What needs to be done =
Filter the records below and copy every line containing the word "редакции".

Saved data entries
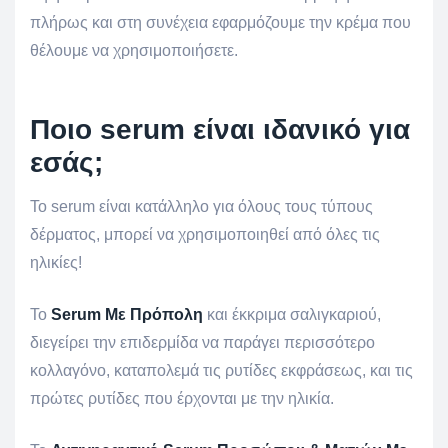
πλήρως και στη συνέχεια εφαρμόζουμε την κρέμα που
θέλουμε να χρησιμοποιήσετε.
Ποιο serum είναι ιδανικό για
εσάς;
Το serum είναι κατάλληλο για όλους τους τύπους
δέρματος, μπορεί να χρησιμοποιηθεί από όλες τις
ηλικίες!
Το
Serum Με Πρόπολη
και έκκριμα σαλιγκαριού,
διεγείρει την επιδερμίδα να παράγει περισσότερο
κολλαγόνο, καταπολεμά τις ρυτίδες εκφράσεως, και τις
πρώτες ρυτίδες που έρχονται με την ηλικία.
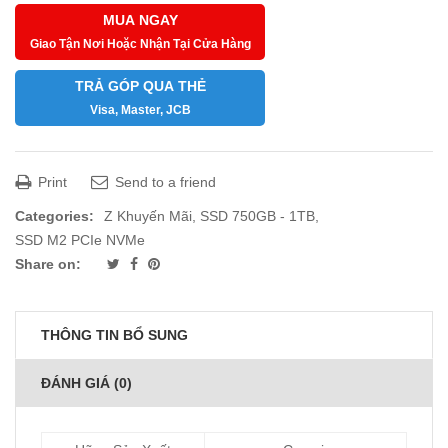
MUA NGAY
Giao Tận Nơi Hoặc Nhận Tại Cửa Hàng
TRẢ GÓP QUA THẺ
Visa, Master, JCB
Print
Send to a friend
Categories:
Z Khuyến Mãi
,
SSD 750GB - 1TB
,
SSD M2 PCIe NVMe
Share on:
THÔNG TIN BỔ SUNG
ĐÁNH GIÁ (0)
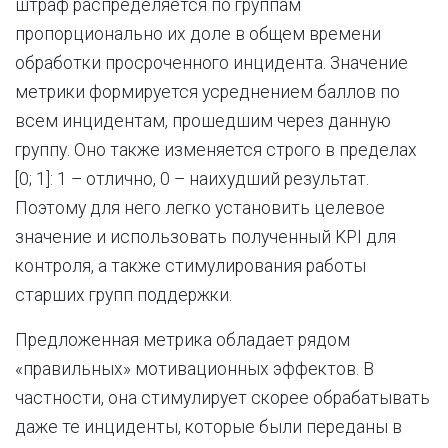
штраф распределяется по группам
пропорционально их доле в общем времени
обработки просроченного инцидента. Значение
метрики формируется усреднением баллов по
всем инцидентам, прошедшим через данную
группу. Оно также изменяется строго в пределах
[0; 1]: 1 – отлично, 0 – наихудший результат.
Поэтому для него легко установить целевое
значение и использовать полученный KPI для
контроля, а также стимулирования работы
старших групп поддержки.
Предложенная метрика обладает рядом
«правильных» мотивационных эффектов. В
частности, она стимулирует скорее обрабатывать
даже те инциденты, которые были переданы в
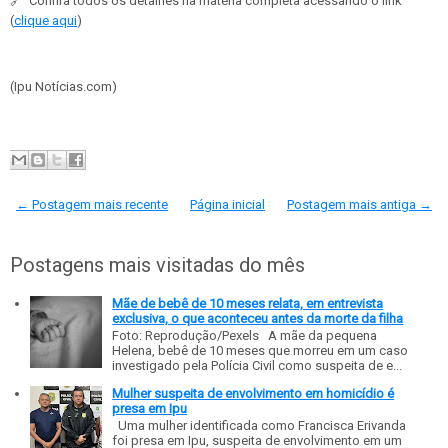
🔗
Confira todos os detalhes na matéria completa acessando o link
(
clique aqui
)
(Ipu Notícias.com)
← Postagem mais recente
Página inicial
Postagem mais antiga →
Postagens mais visitadas do mês
Mãe de bebê de 10 meses relata, em entrevista
exclusiva, o que aconteceu antes da morte da filha
Foto: Reprodução/Pexels A mãe da pequena
Helena, bebê de 10 meses que morreu em um caso
investigado pela Polícia Civil como suspeita de e...
Mulher suspeita de envolvimento em homicídio é
presa em Ipu
Uma mulher identificada como Francisca Erivanda
foi presa em Ipu, suspeita de envolvimento em um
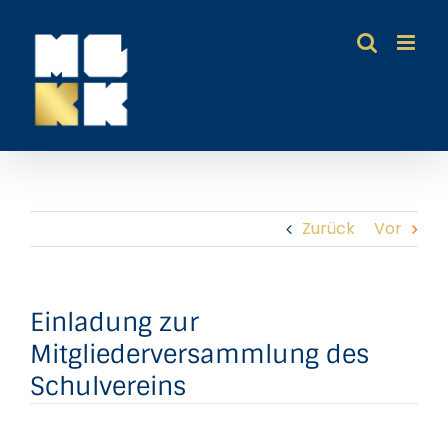
Zum
Inhalt
springen
Zurück
Vor
Einladung zur
Mitgliederversammlung des
Schulvereins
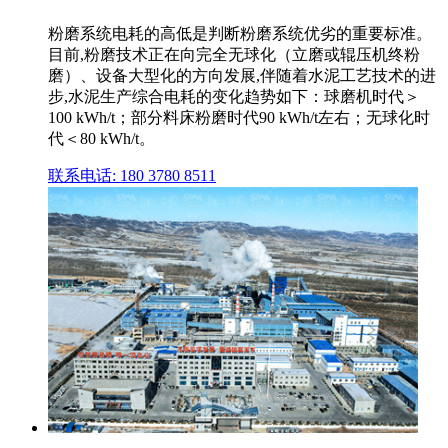
粉磨系统电耗的高低是判断粉磨系统优劣的重要标准。
目前,粉磨技术正在向完全无球化（立磨或辊压机终粉
磨）、设备大型化的方向发展,伴随着水泥工艺技术的进
步,水泥生产综合电耗的变化趋势如下：球磨机时代＞
100 kWh/t；部分料床粉磨时代90 kWh/t左右；无球化时
代＜80 kWh/t。
联系电话: 180 3780 8511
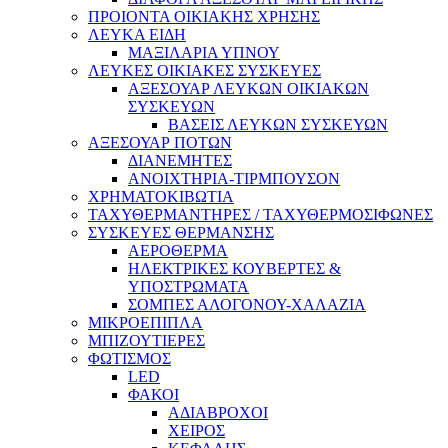
ΠΡΟΙΟΝΤΑ ΟΙΚΙΑΚΗΣ ΧΡΗΣΗΣ
ΛΕΥΚΑ ΕΙΔΗ
ΜΑΞΙΛΑΡΙΑ ΥΠΝΟΥ
ΛΕΥΚΕΣ ΟΙΚΙΑΚΕΣ ΣΥΣΚΕΥΕΣ
ΑΞΕΣΟΥΑΡ ΛΕΥΚΩΝ ΟΙΚΙΑΚΩΝ
ΣΥΣΚΕΥΩΝ
ΒΑΣΕΙΣ ΛΕΥΚΩΝ ΣΥΣΚΕΥΩΝ
ΑΞΕΣΟΥΑΡ ΠΟΤΩΝ
ΔΙΑΝΕΜΗΤΕΣ
ΑΝΟΙΧΤΗΡΙΑ-ΤΙΡΜΠΟΥΣΟΝ
ΧΡΗΜΑΤΟΚΙΒΩΤΙΑ
ΤΑΧΥΘΕΡΜΑΝΤΗΡΕΣ / ΤΑΧΥΘΕΡΜΟΣΙΦΩΝΕΣ
ΣΥΣΚΕΥΕΣ ΘΕΡΜΑΝΣΗΣ
ΑΕΡΟΘΕΡΜΑ
ΗΛΕΚΤΡΙΚΕΣ ΚΟΥΒΕΡΤΕΣ &
ΥΠΟΣΤΡΩΜΑΤΑ
ΣΟΜΠΕΣ ΑΛΟΓΟΝΟΥ-ΧΑΛΑΖΙΑ
ΜΙΚΡΟΕΠΙΠΛΑ
ΜΠΙΖΟΥΤΙΕΡΕΣ
ΦΩΤΙΣΜΟΣ
LED
ΦΑΚΟΙ
ΑΔΙΑΒΡΟΧΟΙ
ΧΕΙΡΟΣ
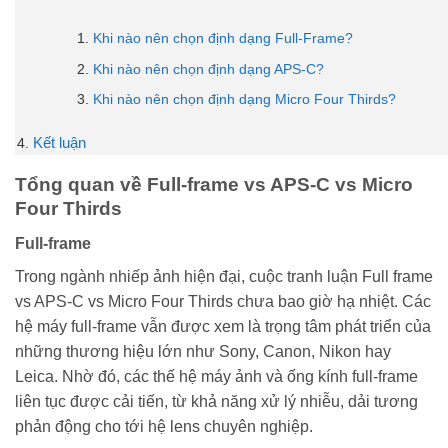
Khi nào nên chọn định dạng Full-Frame?
Khi nào nên chọn định dạng APS-C?
Khi nào nên chọn định dạng Micro Four Thirds?
Kết luận
Tổng quan về Full-frame vs APS-C vs Micro
Four Thirds
Full-frame
Trong ngành nhiếp ảnh hiện đại, cuộc tranh luận Full frame
vs APS-C vs Micro Four Thirds chưa bao giờ hạ nhiệt. Các
hệ máy full-frame vẫn được xem là trọng tâm phát triển của
những thương hiệu lớn như Sony, Canon, Nikon hay
Leica. Nhờ đó, các thế hệ máy ảnh và ống kính full-frame
liên tục được cải tiến, từ khả năng xử lý nhiễu, dải tương
phản động cho tới hệ lens chuyên nghiệp.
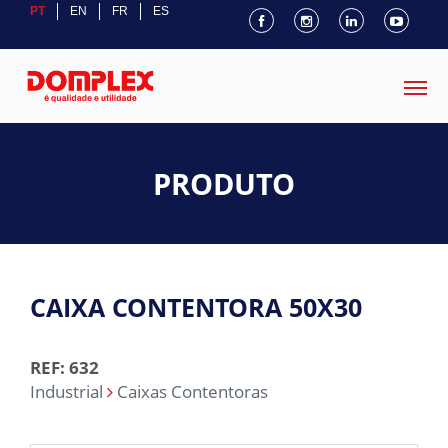
PT
EN
FR
ES
PRODUTO
CAIXA CONTENTORA 50X30
REF: 632
Industrial
Caixas Contentoras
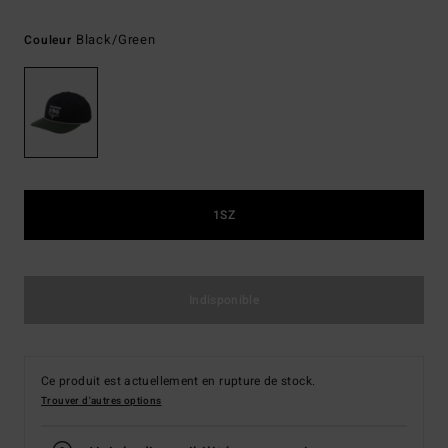
Black/green
Couleur
1SZ
Indisponible
Ce produit est actuellement en rupture de stock.
Trouver d'autres options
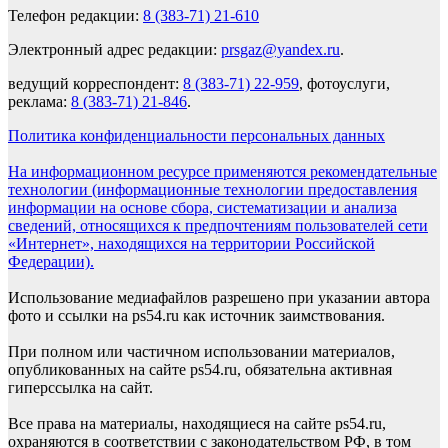
Телефон редакции:
8 (383-71) 21-610
Электронный адрес редакции:
prsgaz@yandex.ru
.
ведущий корреспондент:
8 (383-71) 22-959
, фотоуслуги,
реклама:
8 (383-71) 21-846
.
Политика конфиденциальности персональных данных
На информационном ресурсе применяются рекомендательные
технологии (информационные технологии предоставления
информации на основе сбора, систематизации и анализа
сведений, относящихся к предпочтениям пользователей сети
«Интернет», находящихся на территории Российской
Федерации).
Использование медиафайлов разрешено при указании автора
фото и ссылки на ps54.ru как источник заимствования.
При полном или частичном использовании материалов,
опубликованных на сайте ps54.ru, обязательна активная
гиперссылка на сайт.
Все права на материалы, находящиеся на сайте ps54.ru,
охраняются в соответствии с законодательством РФ, в том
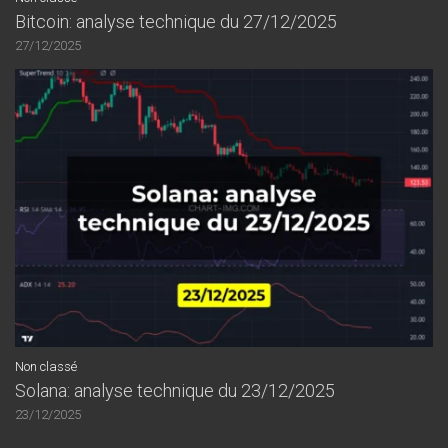
Bitcoin: analyse technique du 27/12/2025
27/12/2025
Non classé
Solana: analyse technique du 23/12/2025
23/12/2025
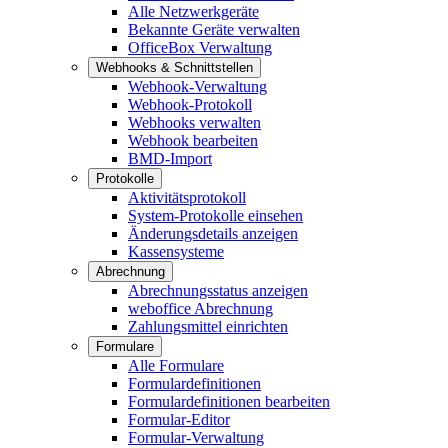
Alle Netzwerkgeräte
Bekannte Geräte verwalten
OfficeBox Verwaltung
Webhooks & Schnittstellen
Webhook-Verwaltung
Webhook-Protokoll
Webhooks verwalten
Webhook bearbeiten
BMD-Import
Protokolle
Aktivitätsprotokoll
System-Protokolle einsehen
Änderungsdetails anzeigen
Kassensysteme
Abrechnung
Abrechnungsstatus anzeigen
weboffice Abrechnung
Zahlungsmittel einrichten
Formulare
Alle Formulare
Formulardefinitionen
Formulardefinitionen bearbeiten
Formular-Editor
Formular-Verwaltung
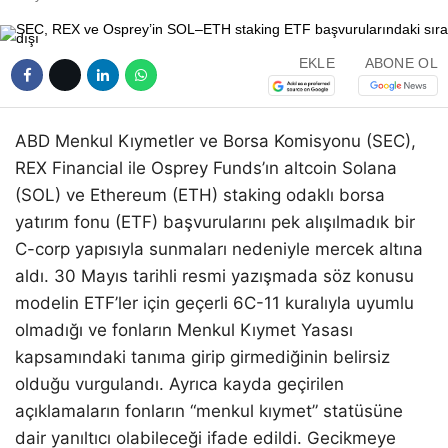
EKLE
ABONE OL
ABD Menkul Kıymetler ve Borsa Komisyonu (SEC),
REX Financial ile Osprey Funds’ın altcoin Solana
(SOL) ve Ethereum (ETH) staking odaklı borsa
yatırım fonu (ETF) başvurularını pek alışılmadık bir
C-corp yapısıyla sunmaları nedeniyle mercek altına
aldı. 30 Mayıs tarihli resmi yazışmada söz konusu
modelin ETF’ler için geçerli 6C-11 kuralıyla uyumlu
olmadığı ve fonların Menkul Kıymet Yasası
kapsamındaki tanıma girip girmediğinin belirsiz
olduğu vurgulandı. Ayrıca kayda geçirilen
açıklamaların fonların “menkul kıymet” statüsüne
dair yanıltıcı olabileceği ifade edildi. Gecikmeye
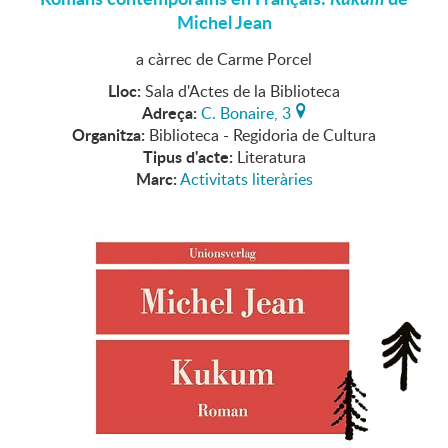
Michel Jean
a càrrec de Carme Porcel
Lloc:
Sala d'Actes de la Biblioteca
Adreça:
C. Bonaire, 3
Organitza:
Biblioteca - Regidoria de Cultura
Tipus d'acte:
Literatura
Marc:
Activitats literàries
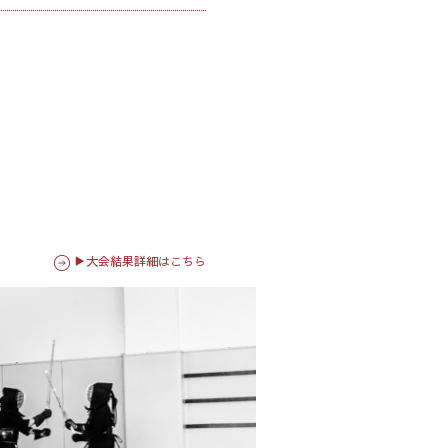
▶大会結果詳細はこちら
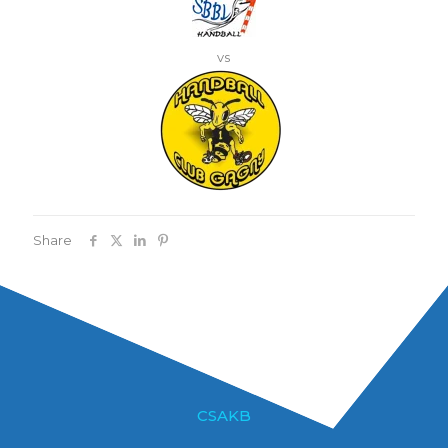
vs
Share
CSAKB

Exercise output =
Телефон редакции:
Электронный адрес редакции:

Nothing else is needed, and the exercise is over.